# Exercise aim:
Extract the lines that carry the string "бізнес" from the listing.

# Exercise data:
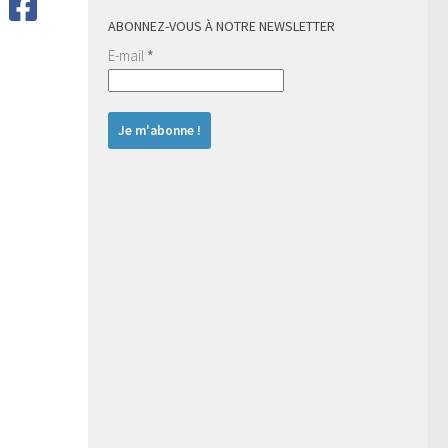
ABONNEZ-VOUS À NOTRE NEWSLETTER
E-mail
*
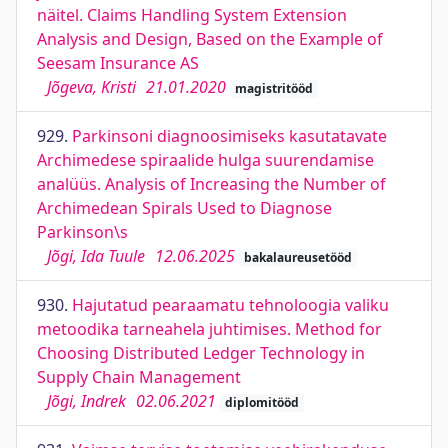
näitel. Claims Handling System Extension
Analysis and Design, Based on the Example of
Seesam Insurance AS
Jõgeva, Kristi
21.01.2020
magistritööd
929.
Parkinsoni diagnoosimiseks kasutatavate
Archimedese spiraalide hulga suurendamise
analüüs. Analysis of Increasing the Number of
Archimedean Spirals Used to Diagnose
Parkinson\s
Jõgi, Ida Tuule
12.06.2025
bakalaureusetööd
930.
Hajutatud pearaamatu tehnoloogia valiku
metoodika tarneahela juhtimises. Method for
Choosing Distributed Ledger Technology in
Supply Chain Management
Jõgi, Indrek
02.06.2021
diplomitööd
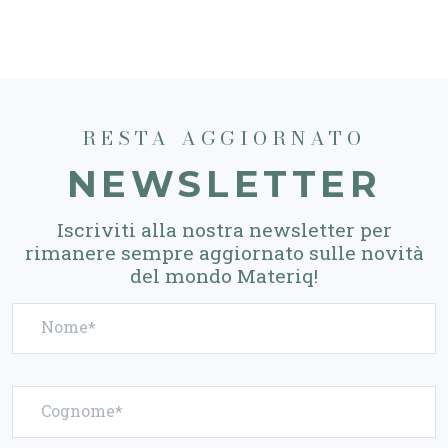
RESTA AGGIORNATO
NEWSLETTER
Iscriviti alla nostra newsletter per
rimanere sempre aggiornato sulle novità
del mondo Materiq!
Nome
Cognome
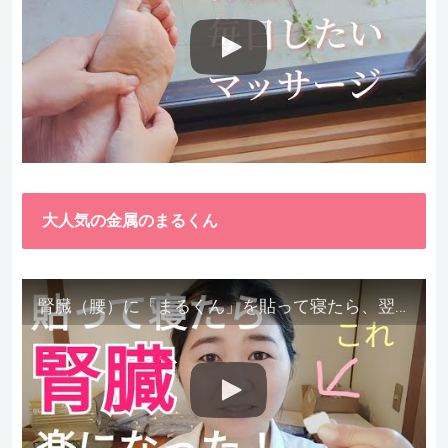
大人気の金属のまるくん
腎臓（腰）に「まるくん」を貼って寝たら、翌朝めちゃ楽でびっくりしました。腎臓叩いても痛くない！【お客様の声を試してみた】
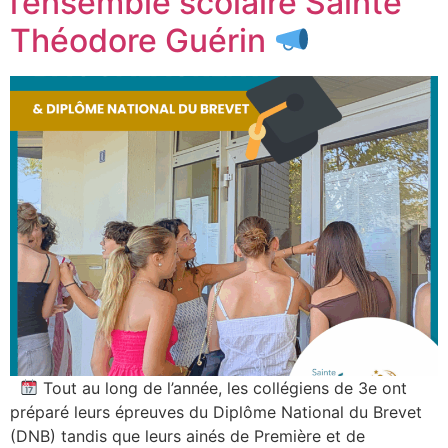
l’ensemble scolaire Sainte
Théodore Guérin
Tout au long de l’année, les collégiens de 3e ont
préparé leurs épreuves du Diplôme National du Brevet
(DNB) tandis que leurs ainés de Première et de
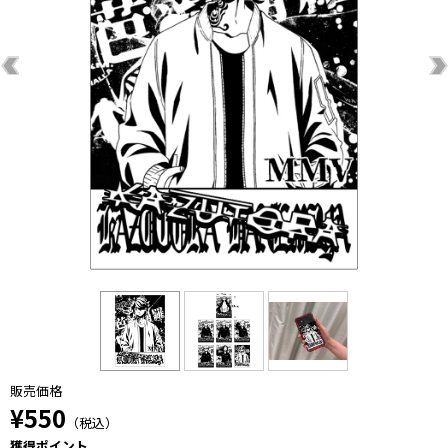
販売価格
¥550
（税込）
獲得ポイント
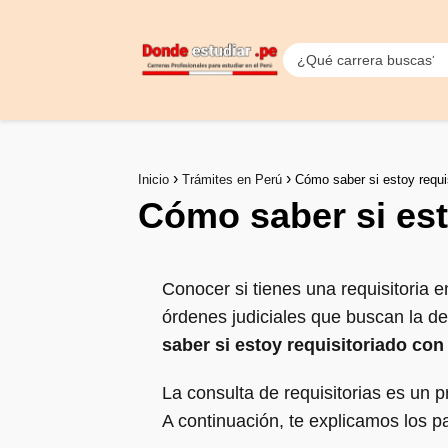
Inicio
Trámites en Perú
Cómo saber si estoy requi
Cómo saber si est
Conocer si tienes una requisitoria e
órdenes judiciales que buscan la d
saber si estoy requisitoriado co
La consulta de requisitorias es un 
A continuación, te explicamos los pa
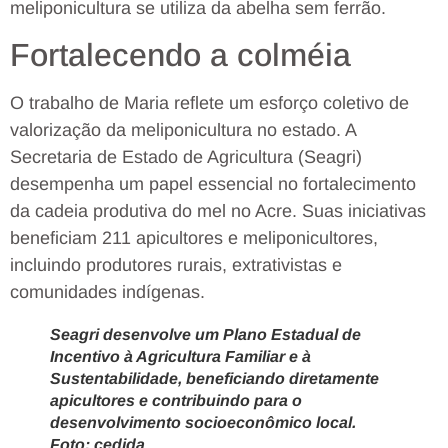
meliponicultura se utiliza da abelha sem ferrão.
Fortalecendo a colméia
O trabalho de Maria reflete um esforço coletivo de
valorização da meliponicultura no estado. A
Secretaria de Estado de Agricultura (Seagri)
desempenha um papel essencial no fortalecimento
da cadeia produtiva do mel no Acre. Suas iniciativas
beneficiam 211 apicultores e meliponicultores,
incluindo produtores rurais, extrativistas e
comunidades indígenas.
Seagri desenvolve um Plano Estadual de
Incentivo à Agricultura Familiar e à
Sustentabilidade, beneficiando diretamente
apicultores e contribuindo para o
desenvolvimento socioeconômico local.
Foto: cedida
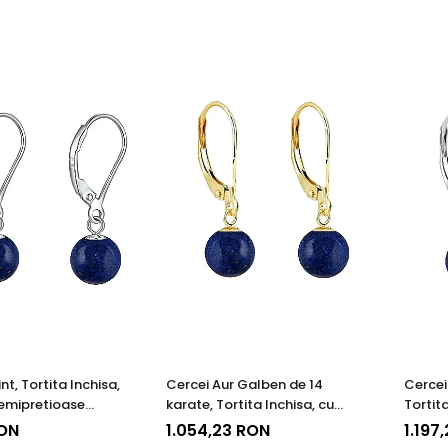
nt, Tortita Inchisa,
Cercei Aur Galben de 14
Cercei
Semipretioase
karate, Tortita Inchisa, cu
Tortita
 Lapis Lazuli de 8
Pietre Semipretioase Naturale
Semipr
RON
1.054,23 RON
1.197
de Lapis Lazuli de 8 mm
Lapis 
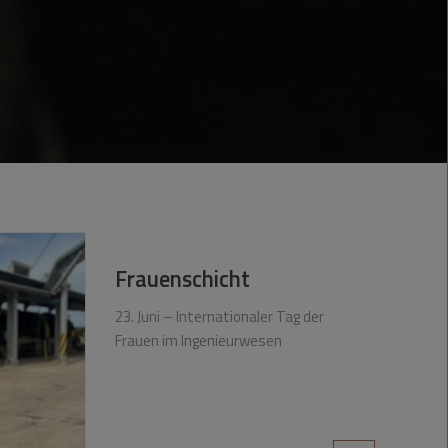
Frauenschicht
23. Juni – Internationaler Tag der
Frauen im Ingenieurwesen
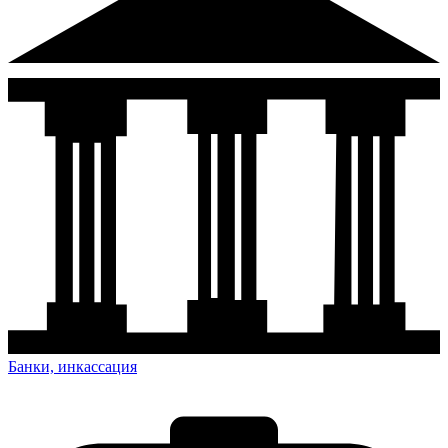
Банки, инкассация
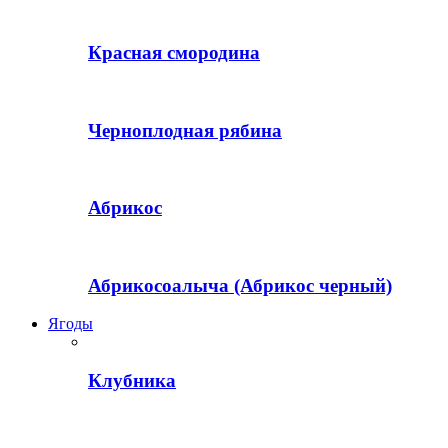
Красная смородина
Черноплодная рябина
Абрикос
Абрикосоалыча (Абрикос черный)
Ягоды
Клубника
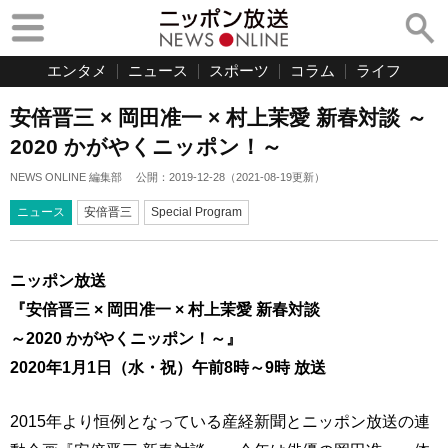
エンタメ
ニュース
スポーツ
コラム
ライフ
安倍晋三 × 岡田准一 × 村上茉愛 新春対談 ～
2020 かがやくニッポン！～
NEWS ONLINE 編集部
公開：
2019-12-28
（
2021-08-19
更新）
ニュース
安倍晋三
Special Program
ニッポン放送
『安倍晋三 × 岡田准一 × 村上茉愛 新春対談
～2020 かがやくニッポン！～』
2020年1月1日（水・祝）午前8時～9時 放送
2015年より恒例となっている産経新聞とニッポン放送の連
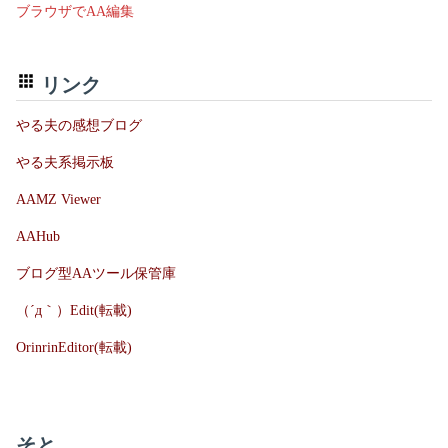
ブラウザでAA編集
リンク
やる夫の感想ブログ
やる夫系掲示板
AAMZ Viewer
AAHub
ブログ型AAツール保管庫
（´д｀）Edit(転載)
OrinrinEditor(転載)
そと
--
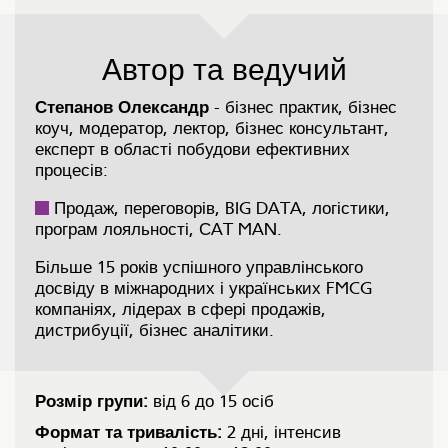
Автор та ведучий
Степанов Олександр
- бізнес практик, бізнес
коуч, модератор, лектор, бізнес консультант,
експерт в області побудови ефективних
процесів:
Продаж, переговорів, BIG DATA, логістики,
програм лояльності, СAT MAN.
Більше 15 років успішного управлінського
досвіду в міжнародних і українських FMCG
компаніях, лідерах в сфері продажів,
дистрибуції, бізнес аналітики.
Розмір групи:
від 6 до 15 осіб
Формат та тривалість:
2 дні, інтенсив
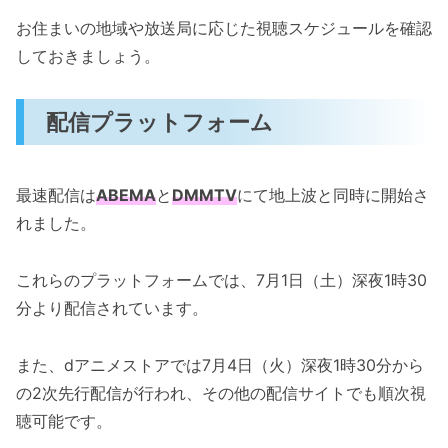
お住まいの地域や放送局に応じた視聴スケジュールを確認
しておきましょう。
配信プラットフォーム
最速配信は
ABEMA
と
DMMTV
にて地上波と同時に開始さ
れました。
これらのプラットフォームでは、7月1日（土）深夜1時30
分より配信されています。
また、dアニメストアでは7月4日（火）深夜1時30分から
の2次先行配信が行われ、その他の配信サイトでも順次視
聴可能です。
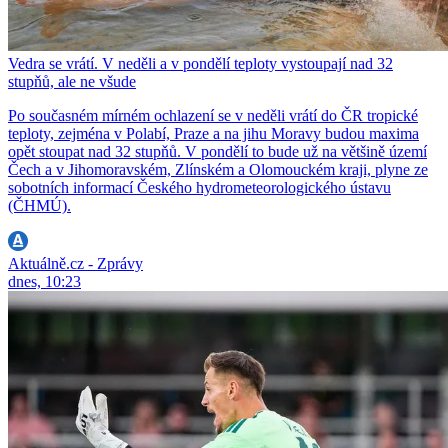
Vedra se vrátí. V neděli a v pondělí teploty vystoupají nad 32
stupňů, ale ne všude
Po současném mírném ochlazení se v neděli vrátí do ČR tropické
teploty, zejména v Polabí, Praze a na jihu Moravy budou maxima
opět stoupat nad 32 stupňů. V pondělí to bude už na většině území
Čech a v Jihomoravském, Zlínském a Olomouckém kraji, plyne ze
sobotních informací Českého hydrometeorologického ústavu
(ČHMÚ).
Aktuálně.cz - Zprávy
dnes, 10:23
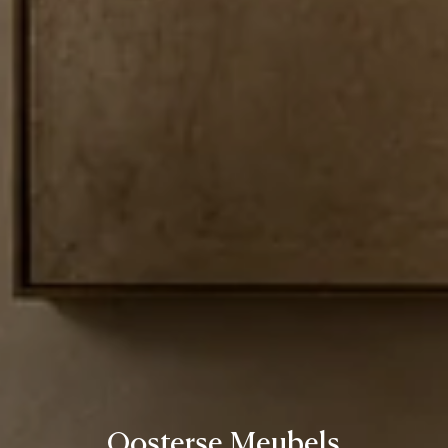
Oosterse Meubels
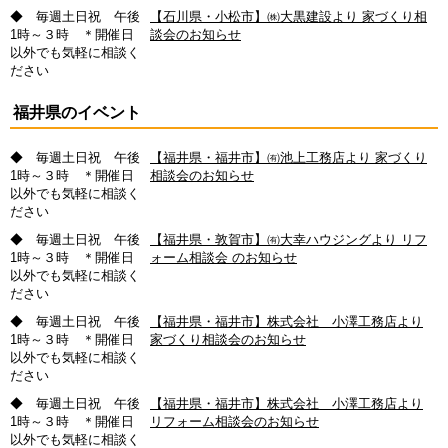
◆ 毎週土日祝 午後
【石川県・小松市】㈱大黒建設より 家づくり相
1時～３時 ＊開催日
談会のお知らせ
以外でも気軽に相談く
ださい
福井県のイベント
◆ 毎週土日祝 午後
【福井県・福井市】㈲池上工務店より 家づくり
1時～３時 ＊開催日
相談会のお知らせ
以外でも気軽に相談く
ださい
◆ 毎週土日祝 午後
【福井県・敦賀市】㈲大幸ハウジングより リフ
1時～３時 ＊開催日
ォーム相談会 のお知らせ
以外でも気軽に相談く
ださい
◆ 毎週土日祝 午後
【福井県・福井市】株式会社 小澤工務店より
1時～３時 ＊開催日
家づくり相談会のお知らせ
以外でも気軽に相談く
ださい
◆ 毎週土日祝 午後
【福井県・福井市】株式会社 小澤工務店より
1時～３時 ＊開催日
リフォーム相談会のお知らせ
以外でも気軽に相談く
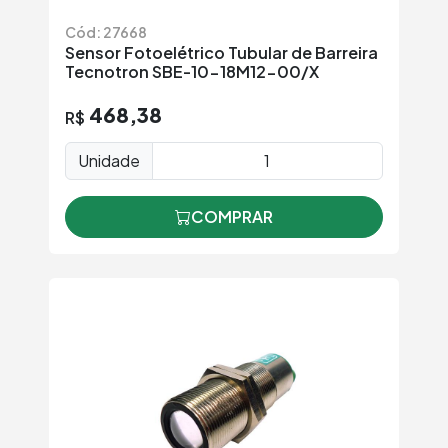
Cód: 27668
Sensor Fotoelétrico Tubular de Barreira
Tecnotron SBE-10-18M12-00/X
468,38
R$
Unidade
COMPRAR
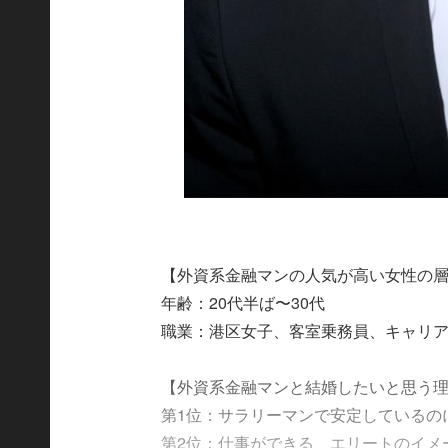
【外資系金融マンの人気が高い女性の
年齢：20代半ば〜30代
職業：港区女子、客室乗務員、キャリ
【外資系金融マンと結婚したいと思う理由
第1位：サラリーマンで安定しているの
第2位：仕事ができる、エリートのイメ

# Exercise solution:
- бізнес практик, бізнес
коуч, модератор, лектор, бізнес консультант,
дистрибуції, бізнес аналітики.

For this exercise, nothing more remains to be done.